:: The data ::

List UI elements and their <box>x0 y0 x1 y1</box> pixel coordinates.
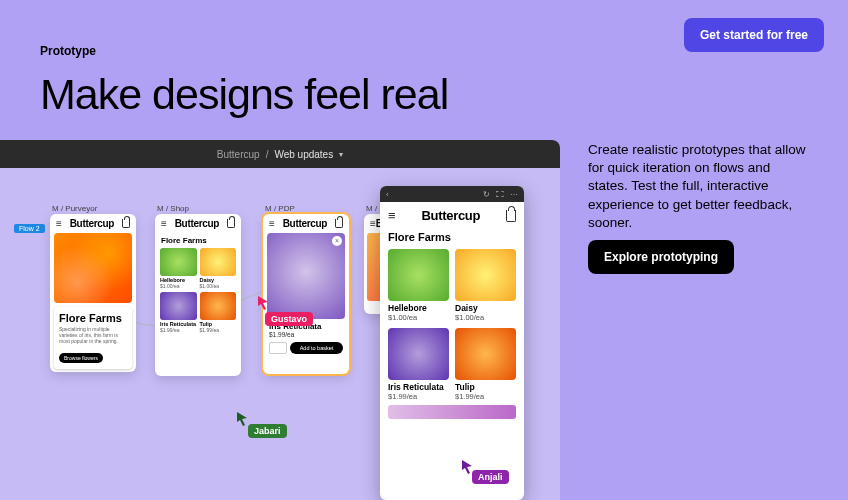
product-name: Tulip <box>455 382 516 392</box>
purveyor-card: Flore Farms Specializing in multiple var… <box>54 307 132 369</box>
product-image <box>160 248 197 276</box>
product-cell[interactable]: Daisy$1.00/ea <box>200 248 237 289</box>
product-image <box>455 249 516 301</box>
product-strip <box>388 405 516 419</box>
chevron-down-icon[interactable]: ▾ <box>339 150 343 159</box>
quantity-stepper[interactable] <box>269 342 287 354</box>
section-eyebrow: Prototype <box>40 44 96 58</box>
breadcrumb-root[interactable]: Buttercup <box>217 149 260 160</box>
flow-badge[interactable]: Flow 2 <box>14 224 45 233</box>
close-icon[interactable]: × <box>332 236 342 246</box>
preview-title: Flore Farms <box>380 229 524 249</box>
product-cell[interactable]: Iris Reticulata$1.99/ea <box>388 328 449 401</box>
product-image <box>200 292 237 320</box>
hamburger-icon[interactable]: ≡ <box>56 218 62 229</box>
expand-icon[interactable]: ⛶ <box>496 190 504 199</box>
product-cell[interactable]: Hellebore$1.00/ea <box>388 249 449 322</box>
hero-image <box>54 233 132 303</box>
hamburger-icon[interactable]: ≡ <box>161 218 167 229</box>
breadcrumb-page[interactable]: Web updates <box>274 149 333 160</box>
prototype-preview-window: ‹ ↻ ⛶ ⋯ ≡ Buttercup Flore Farms Hellebor… <box>380 186 524 500</box>
mock-frame-pdp[interactable]: ≡ Buttercup × Iris Reticulata $1.99/ea A… <box>263 214 349 374</box>
collaborator-cursor-gustavo: Gustavo <box>265 312 313 326</box>
product-name: Hellebore <box>388 303 449 313</box>
product-price: $1.00/ea <box>160 283 197 289</box>
product-price: $1.99/ea <box>455 392 516 401</box>
add-to-basket-button[interactable]: Add to basket <box>290 342 343 354</box>
product-image <box>160 292 197 320</box>
shopping-bag-icon[interactable] <box>122 219 130 228</box>
shopping-bag-icon[interactable] <box>506 210 516 222</box>
card-title: Flore Farms <box>59 312 127 324</box>
browse-flowers-button[interactable]: Browse flowers <box>59 353 103 363</box>
shop-title: Flore Farms <box>155 233 241 248</box>
shopping-bag-icon[interactable] <box>335 219 343 228</box>
product-cell[interactable]: Tulip$1.99/ea <box>200 292 237 333</box>
product-price: $1.00/ea <box>388 313 449 322</box>
collaborator-cursor-anjali: Anjali <box>472 470 509 484</box>
mock-frame-purveyor[interactable]: ≡ Buttercup Flore Farms Specializing in … <box>50 214 136 372</box>
back-icon[interactable]: ‹ <box>386 190 389 199</box>
section-description: Create realistic prototypes that allow f… <box>588 141 808 232</box>
product-price: $1.00/ea <box>455 313 516 322</box>
hamburger-icon[interactable]: ≡ <box>388 208 396 223</box>
product-price: $1.99/ea <box>388 392 449 401</box>
frame-label-shop[interactable]: M / Shop <box>157 204 189 213</box>
product-name: Iris Reticulata <box>388 382 449 392</box>
brand-logo: Buttercup <box>421 208 480 223</box>
product-hero-image: × <box>267 233 345 319</box>
frame-label-pdp[interactable]: M / PDP <box>265 204 295 213</box>
product-name: Daisy <box>455 303 516 313</box>
breadcrumb-separator: / <box>266 149 269 160</box>
product-cell[interactable]: Daisy$1.00/ea <box>455 249 516 322</box>
frame-label-cutoff[interactable]: M / <box>366 204 377 213</box>
frame-label-purveyor[interactable]: M / Purveyor <box>52 204 97 213</box>
collaborator-cursor-jabari: Jabari <box>248 424 287 438</box>
product-price: $1.99/ea <box>200 327 237 333</box>
mock-frame-shop[interactable]: ≡ Buttercup Flore Farms Hellebore$1.00/e… <box>155 214 241 376</box>
product-price: $1.99/ea <box>160 327 197 333</box>
product-image <box>455 328 516 380</box>
hamburger-icon[interactable]: ≡ <box>269 218 275 229</box>
product-image <box>388 249 449 301</box>
explore-prototyping-button[interactable]: Explore prototyping <box>588 240 734 274</box>
more-icon[interactable]: ⋯ <box>510 190 518 199</box>
get-started-button[interactable]: Get started for free <box>684 18 824 52</box>
canvas-toolbar: Buttercup / Web updates ▾ <box>0 140 560 168</box>
product-image <box>200 248 237 276</box>
product-image <box>388 328 449 380</box>
brand-logo: Buttercup <box>70 218 115 229</box>
product-price: $1.99/ea <box>263 331 349 338</box>
product-price: $1.00/ea <box>200 283 237 289</box>
product-cell[interactable]: Iris Reticulata$1.99/ea <box>160 292 197 333</box>
shopping-bag-icon[interactable] <box>227 219 235 228</box>
preview-toolbar: ‹ ↻ ⛶ ⋯ <box>380 186 524 202</box>
page-headline: Make designs feel real <box>40 70 448 119</box>
product-cell[interactable]: Tulip$1.99/ea <box>455 328 516 401</box>
brand-logo: Buttercup <box>283 218 328 229</box>
card-copy: Specializing in multiple varieties of ir… <box>59 326 127 344</box>
product-cell[interactable]: Hellebore$1.00/ea <box>160 248 197 289</box>
restart-icon[interactable]: ↻ <box>483 190 490 199</box>
brand-logo: Buttercup <box>175 218 220 229</box>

:::

Task requirements:
Reproduce every entry above exactly, and omit the pictures.

Response to this exercise:
List UI elements and their <box>x0 y0 x1 y1</box> pixel coordinates.
product-name: Tulip <box>455 382 516 392</box>
purveyor-card: Flore Farms Specializing in multiple var… <box>54 307 132 369</box>
product-image <box>160 248 197 276</box>
product-cell[interactable]: Daisy$1.00/ea <box>200 248 237 289</box>
product-image <box>455 249 516 301</box>
product-strip <box>388 405 516 419</box>
chevron-down-icon[interactable]: ▾ <box>339 150 343 159</box>
quantity-stepper[interactable] <box>269 342 287 354</box>
section-eyebrow: Prototype <box>40 44 96 58</box>
breadcrumb-root[interactable]: Buttercup <box>217 149 260 160</box>
flow-badge[interactable]: Flow 2 <box>14 224 45 233</box>
close-icon[interactable]: × <box>332 236 342 246</box>
preview-title: Flore Farms <box>380 229 524 249</box>
product-cell[interactable]: Iris Reticulata$1.99/ea <box>388 328 449 401</box>
product-image <box>200 292 237 320</box>
hamburger-icon[interactable]: ≡ <box>56 218 62 229</box>
expand-icon[interactable]: ⛶ <box>496 190 504 199</box>
product-cell[interactable]: Hellebore$1.00/ea <box>388 249 449 322</box>
hero-image <box>54 233 132 303</box>
hamburger-icon[interactable]: ≡ <box>161 218 167 229</box>
breadcrumb-page[interactable]: Web updates <box>274 149 333 160</box>
prototype-preview-window: ‹ ↻ ⛶ ⋯ ≡ Buttercup Flore Farms Hellebor… <box>380 186 524 500</box>
mock-frame-pdp[interactable]: ≡ Buttercup × Iris Reticulata $1.99/ea A… <box>263 214 349 374</box>
collaborator-cursor-gustavo: Gustavo <box>265 312 313 326</box>
product-name: Hellebore <box>388 303 449 313</box>
product-price: $1.00/ea <box>160 283 197 289</box>
product-price: $1.99/ea <box>455 392 516 401</box>
add-to-basket-button[interactable]: Add to basket <box>290 342 343 354</box>
product-image <box>160 292 197 320</box>
shopping-bag-icon[interactable] <box>122 219 130 228</box>
shopping-bag-icon[interactable] <box>506 210 516 222</box>
card-title: Flore Farms <box>59 312 127 324</box>
browse-flowers-button[interactable]: Browse flowers <box>59 353 103 363</box>
shop-title: Flore Farms <box>155 233 241 248</box>
shopping-bag-icon[interactable] <box>335 219 343 228</box>
product-cell[interactable]: Tulip$1.99/ea <box>200 292 237 333</box>
product-price: $1.00/ea <box>388 313 449 322</box>
collaborator-cursor-anjali: Anjali <box>472 470 509 484</box>
mock-frame-purveyor[interactable]: ≡ Buttercup Flore Farms Specializing in … <box>50 214 136 372</box>
back-icon[interactable]: ‹ <box>386 190 389 199</box>
section-description: Create realistic prototypes that allow f… <box>588 141 808 232</box>
product-price: $1.00/ea <box>455 313 516 322</box>
hamburger-icon[interactable]: ≡ <box>388 208 396 223</box>
product-price: $1.99/ea <box>388 392 449 401</box>
frame-label-shop[interactable]: M / Shop <box>157 204 189 213</box>
product-name: Iris Reticulata <box>388 382 449 392</box>
brand-logo: Buttercup <box>421 208 480 223</box>
product-hero-image: × <box>267 233 345 319</box>
frame-label-pdp[interactable]: M / PDP <box>265 204 295 213</box>
product-name: Daisy <box>455 303 516 313</box>
breadcrumb-separator: / <box>266 149 269 160</box>
product-cell[interactable]: Daisy$1.00/ea <box>455 249 516 322</box>
frame-label-cutoff[interactable]: M / <box>366 204 377 213</box>
frame-label-purveyor[interactable]: M / Purveyor <box>52 204 97 213</box>
collaborator-cursor-jabari: Jabari <box>248 424 287 438</box>
product-price: $1.99/ea <box>200 327 237 333</box>
mock-frame-shop[interactable]: ≡ Buttercup Flore Farms Hellebore$1.00/e… <box>155 214 241 376</box>
product-price: $1.99/ea <box>160 327 197 333</box>
product-image <box>455 328 516 380</box>
hamburger-icon[interactable]: ≡ <box>269 218 275 229</box>
product-image <box>388 249 449 301</box>
explore-prototyping-button[interactable]: Explore prototyping <box>588 240 734 274</box>
more-icon[interactable]: ⋯ <box>510 190 518 199</box>
get-started-button[interactable]: Get started for free <box>684 18 824 52</box>
canvas-toolbar: Buttercup / Web updates ▾ <box>0 140 560 168</box>
product-image <box>200 248 237 276</box>
product-image <box>388 328 449 380</box>
brand-logo: Buttercup <box>70 218 115 229</box>
product-price: $1.99/ea <box>263 331 349 338</box>
product-price: $1.00/ea <box>200 283 237 289</box>
product-cell[interactable]: Iris Reticulata$1.99/ea <box>160 292 197 333</box>
shopping-bag-icon[interactable] <box>227 219 235 228</box>
preview-toolbar: ‹ ↻ ⛶ ⋯ <box>380 186 524 202</box>
page-headline: Make designs feel real <box>40 70 448 119</box>
product-cell[interactable]: Tulip$1.99/ea <box>455 328 516 401</box>
brand-logo: Buttercup <box>283 218 328 229</box>
card-copy: Specializing in multiple varieties of ir… <box>59 326 127 344</box>
product-cell[interactable]: Hellebore$1.00/ea <box>160 248 197 289</box>
restart-icon[interactable]: ↻ <box>483 190 490 199</box>
brand-logo: Buttercup <box>175 218 220 229</box>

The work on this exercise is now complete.